BEGIN Exercise input

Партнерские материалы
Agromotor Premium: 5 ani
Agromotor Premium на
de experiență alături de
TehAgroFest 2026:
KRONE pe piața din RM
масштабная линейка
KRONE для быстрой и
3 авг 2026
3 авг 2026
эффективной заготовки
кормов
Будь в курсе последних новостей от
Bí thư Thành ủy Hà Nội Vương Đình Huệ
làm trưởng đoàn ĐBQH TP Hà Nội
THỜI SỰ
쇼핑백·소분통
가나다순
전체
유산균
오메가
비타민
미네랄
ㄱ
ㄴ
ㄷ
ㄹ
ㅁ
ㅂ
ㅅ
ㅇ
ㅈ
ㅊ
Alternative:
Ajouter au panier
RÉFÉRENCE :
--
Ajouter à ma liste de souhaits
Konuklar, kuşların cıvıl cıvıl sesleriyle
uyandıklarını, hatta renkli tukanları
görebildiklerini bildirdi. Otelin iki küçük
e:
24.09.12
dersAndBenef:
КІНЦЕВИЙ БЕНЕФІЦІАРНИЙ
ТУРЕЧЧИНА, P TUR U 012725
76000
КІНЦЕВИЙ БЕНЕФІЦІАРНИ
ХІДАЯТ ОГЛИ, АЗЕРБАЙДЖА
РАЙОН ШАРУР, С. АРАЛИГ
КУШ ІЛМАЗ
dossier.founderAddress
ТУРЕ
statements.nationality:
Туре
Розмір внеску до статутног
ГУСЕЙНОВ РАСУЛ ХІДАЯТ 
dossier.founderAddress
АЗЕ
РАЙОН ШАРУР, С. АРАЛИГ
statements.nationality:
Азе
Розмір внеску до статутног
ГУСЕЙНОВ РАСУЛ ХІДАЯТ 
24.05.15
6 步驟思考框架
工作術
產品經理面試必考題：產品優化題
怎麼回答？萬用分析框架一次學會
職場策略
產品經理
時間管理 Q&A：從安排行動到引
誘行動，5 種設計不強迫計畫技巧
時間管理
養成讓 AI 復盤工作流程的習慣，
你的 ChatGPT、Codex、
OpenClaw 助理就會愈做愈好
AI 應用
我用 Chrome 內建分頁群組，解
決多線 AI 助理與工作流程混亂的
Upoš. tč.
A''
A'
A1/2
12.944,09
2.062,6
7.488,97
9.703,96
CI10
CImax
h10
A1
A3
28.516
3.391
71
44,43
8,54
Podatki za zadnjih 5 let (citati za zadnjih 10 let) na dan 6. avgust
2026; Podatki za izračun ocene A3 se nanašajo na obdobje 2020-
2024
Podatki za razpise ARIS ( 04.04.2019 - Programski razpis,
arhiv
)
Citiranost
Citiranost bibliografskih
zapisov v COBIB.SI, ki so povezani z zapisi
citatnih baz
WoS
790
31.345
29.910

END Exercise input

### [Exercise goal]
Line by line, output the data precisely as shown above.

### [Task answer]
Партнерские материалы
Agromotor Premium: 5 ani
Agromotor Premium на
de experiență alături de
TehAgroFest 2026:
KRONE pe piața din RM
масштабная линейка
KRONE для быстрой и
3 авг 2026
3 авг 2026
эффективной заготовки
кормов
Будь в курсе последних новостей от
Bí thư Thành ủy Hà Nội Vương Đình Huệ
làm trưởng đoàn ĐBQH TP Hà Nội
THỜI SỰ
쇼핑백·소분통
가나다순
전체
유산균
오메가
비타민
미네랄
ㄱ
ㄴ
ㄷ
ㄹ
ㅁ
ㅂ
ㅅ
ㅇ
ㅈ
ㅊ
Alternative:
Ajouter au panier
RÉFÉRENCE :
--
Ajouter à ma liste de souhaits
Konuklar, kuşların cıvıl cıvıl sesleriyle
uyandıklarını, hatta renkli tukanları
görebildiklerini bildirdi. Otelin iki küçük
e:
24.09.12
dersAndBenef:
КІНЦЕВИЙ БЕНЕФІЦІАРНИЙ
ТУРЕЧЧИНА, P TUR U 012725
76000
КІНЦЕВИЙ БЕНЕФІЦІАРНИ
ХІДАЯТ ОГЛИ, АЗЕРБАЙДЖА
РАЙОН ШАРУР, С. АРАЛИГ
КУШ ІЛМАЗ
dossier.founderAddress
ТУРЕ
statements.nationality:
Туре
Розмір внеску до статутног
ГУСЕЙНОВ РАСУЛ ХІДАЯТ 
dossier.founderAddress
АЗЕ
РАЙОН ШАРУР, С. АРАЛИГ
statements.nationality:
Азе
Розмір внеску до статутног
ГУСЕЙНОВ РАСУЛ ХІДАЯТ 
24.05.15
6 步驟思考框架
工作術
產品經理面試必考題：產品優化題
怎麼回答？萬用分析框架一次學會
職場策略
產品經理
時間管理 Q&A：從安排行動到引
誘行動，5 種設計不強迫計畫技巧
時間管理
養成讓 AI 復盤工作流程的習慣，
你的 ChatGPT、Codex、
OpenClaw 助理就會愈做愈好
AI 應用
我用 Chrome 內建分頁群組，解
決多線 AI 助理與工作流程混亂的
Upoš. tč.
A''
A'
A1/2
12.944,09
2.062,6
7.488,97
9.703,96
CI10
CImax
h10
A1
A3
28.516
3.391
71
44,43
8,54
Podatki za zadnjih 5 let (citati za zadnjih 10 let) na dan 6. avgust
2026; Podatki za izračun ocene A3 se nanašajo na obdobje 2020-
2024
Podatki za razpise ARIS ( 04.04.2019 - Programski razpis,
arhiv
)
Citiranost
Citiranost bibliografskih
zapisov v COBIB.SI, ki so povezani z zapisi
citatnih baz
WoS
790
31.345
29.910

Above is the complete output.